For a bit, I thought with all of my heart that maybe God was moving T out of the picture, and that I would be able to go home and work on my marriage with the newly sobered Chef, but I see now that I was wrong. I will not ever live with a meth addict that isn’t in recovery again, and that includes Chef. I don’t ponder whether I will ever be his wife again anymore. As emotions have become more steady and manageable, I’m able to make more decisions with my head …And without so much pressure from my heart. I’ve been spending time with Chef, but when he gets crazy, or mean, or lashes out, I’m able to get away from the situation. And each day, I let a little more of the hope and love go. It is easier and easier to picture a life without him. And thinking about that makes me sad all over again. I never thought I would ever walk away from him. But that’s what I’m doing more and more each day.

I’ve learned a lot about myself – good and bad. I can now see that I never really needed Chef to take care of me. I am able to make it on my own, and probably could have all along. I had made my husband my god, and he simply wasn’t up to the task. No one is. I have learned that I need to trust God. I’ve always known He loves me, but yet, I trusted in myself and my ability to fix problems, including Chef’s spirituality..or lack thereof. I learned that I can be just as mean and hateful as any other person on this earth when I’m hurt, and I’ve said and done things I wished I hadn’t. I’ve learned that while I’ve had to bury the dead dreams with the beloved husband I’d shared them with, new dreams will begin to take their places. I’ve learned to smile again, though it is a different one now. I’m not naive anymore, and I’ve accepted that I’m going to be a little different now. You can’t unlearn what you already know. And I know now, marital love was never supposed to be elevated to a god.

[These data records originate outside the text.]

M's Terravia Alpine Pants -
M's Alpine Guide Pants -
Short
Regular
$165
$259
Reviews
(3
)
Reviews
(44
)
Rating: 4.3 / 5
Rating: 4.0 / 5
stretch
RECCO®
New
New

I’m finally being able to feel the forgiveness I’ve been trying to force myself to give. It isn’t constant, but it shows up more and more each day. I’m able to be sad for Chef and pray for mercy for him when and if he ever truly comes to the understanding of how much satan was able to steal from him. The crushing shame and guilt would kill me, and I truly don’t want him to feel one iota more than is necessary. I feel forgiveness and compassion for T also, because she has taken up my place in that losing, degrading, merciless war, and no woman on earth is a match for Meth-Mania. The unsuspecting girl only found out yesterday what was making him act like a lunatic all those times. She’s woefully ill-equipped. And my poor, haunted Chef is alone now in that house with piles of junk he is feverishly working on, all evidence of a family gone from it, with utilities on the brink of disconnect because he can’t seem to get a job. He’s scared, and I’m frightened for him. But this time, I’m not coming to the rescue. Only God is going to be able to fix Chef, and I’ve learned that lesson painfully well.

He is thin, gaunt, ill-looking, depressed, and always in a general panic about money and bills. Add to all of this the fact that he still has to talk about what his actions are doing to not only a completely devastated, disillusioned wife, but now a hurt girlfriend too. It is all falling down around him, and I can’t help but cry for him.

In other words, he basically is living in hell now. I so desperately want God to reach down and give him comfort, heal him, and give him hope. But I have learned my lesson well — I can’t save him. Only God can, and only if Chef wants Him to. But while Meth is pulling the strings, Chef won’t even notice his ship is taking on water.

I don’t write any of this to paint Chef as some horrible, evil husband and myself as the victim that needs pity. I write this because if one person reads this and decides they’d better do something drastic about a spouses’ sudden interest in meth, even if it is to walk away early enough to not have to suffer, than it was worth it. Meth is a deal breaker. It can and will steal everything that gives any joy right out of your life — your reputation, self-respect, self-esteem, family, friends, jobs, hobbies…all of it will slide away in its presence, leaving you completely and utterly alone in this world. I just hope Someone will answer his cry.